A metáfora já foi compreendida como o verdadeiro fundamento do conhecimento, assim como o seu emprego, em certas ocasiões, caracterizado como especialmente relevante para as reflexões teóricas. Esse parece ser o caso de saberes como os da historiografia, que dependem da narrativa para a constituição dos vestígios de experiências passadas em objetos de investigação. Este livro adota a metáfora em sua interrogação central: o historiador poderia ser compreendido como uma espécie de fotógrafo da morte? Por meio dessa figuração do historiador como fotógrafo, tensionado entre o risco de esquecer de morrer como banalização da vida e de habituar-se a morrer como banalização do mal, propõe-se um questionamento das práticas historiográficas. Colocado no lugar daquele que também produz imagens do passado, o historiador é instigado ao abandono de interpretações redentoras, que restauram o sujeito ou o sentido da existência, apagando fissuras e cisões que ameaçam certa idealização do humano. Abre-se caminho, então, para pensar a escrita da história em sua potência fabricadora de imagens que perseguem, fazem pensar ou, como diria Georges Didi-Huberman, fazem arregalarem-se nossos olhos de crianças.
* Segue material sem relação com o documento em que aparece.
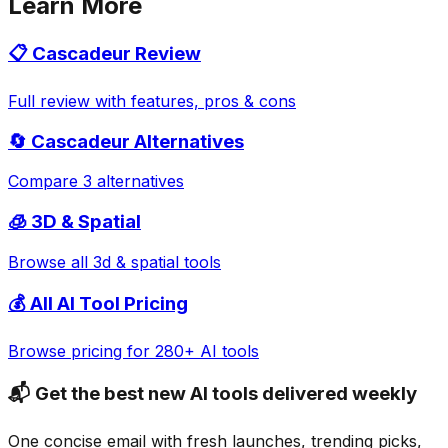
Learn More
📋
Cascadeur
Review
Full review with features, pros & cons
🔄
Cascadeur
Alternatives
Compare 3 alternatives
🧊
3D & Spatial
Browse all
3d & spatial
tools
💰 All AI Tool Pricing
Browse pricing for 280+ AI tools
📬 Get the best new AI tools delivered weekly
One concise email with fresh launches, trending picks,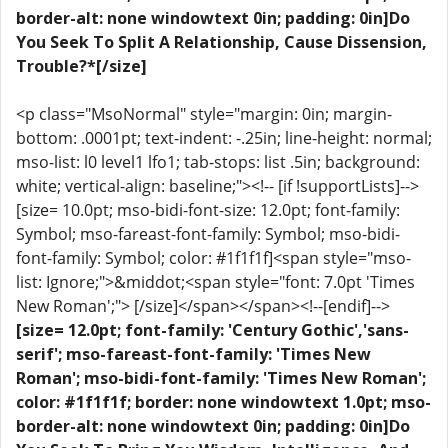
border-alt: none windowtext 0in; padding: 0in]Do
You Seek To Split A Relationship, Cause Dissension,
Trouble?*[/size]
<p class="MsoNormal" style="margin: 0in; margin-
bottom: .0001pt; text-indent: -.25in; line-height: normal;
mso-list: l0 level1 lfo1; tab-stops: list .5in; background:
white; vertical-align: baseline;"><!-- [if !supportLists]-->
[size= 10.0pt; mso-bidi-font-size: 12.0pt; font-family:
Symbol; mso-fareast-font-family: Symbol; mso-bidi-
font-family: Symbol; color: #1f1f1f]<span style="mso-
list: Ignore;">&middot;<span style="font: 7.0pt 'Times
New Roman';"> [/size]</span></span><!--[endif]-->
[size= 12.0pt; font-family: 'Century Gothic','sans-
serif'; mso-fareast-font-family: 'Times New
Roman'; mso-bidi-font-family: 'Times New Roman';
color: #1f1f1f; border: none windowtext 1.0pt; mso-
border-alt: none windowtext 0in; padding: 0in]Do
Para dar forma heurística ao uso da metáfora, cinco filmes são examinados: Histórias que só existem quando lembradas (2011), dirigido por Júlia Murat, que tematiza o fechamento do cemitério na cidade imaginária de Jotuomba; O sal da terra (2014), documentário em homenagem a Sebastião Salgado e que tem igualmente um fotógrafo como protagonista; a trilogia de Roy Andersson, composta por Canções do segundo andar (2000)¸ Vocês, os vivos (2007) e Um pombo pousou num galho refletindo sobre a existência (2014).
Nesse último caso, a câmera filmadora aproxima-se da técnica fotográfica, permitindo que a comparação se estenda do historiador e do fotógrafo também para o cineasta, ao mesmo tempo em que o questionamento sobre o que significa ser um ser humano traz consigo problemas fundamentais sobre a morte e o (sem) sentido da existência.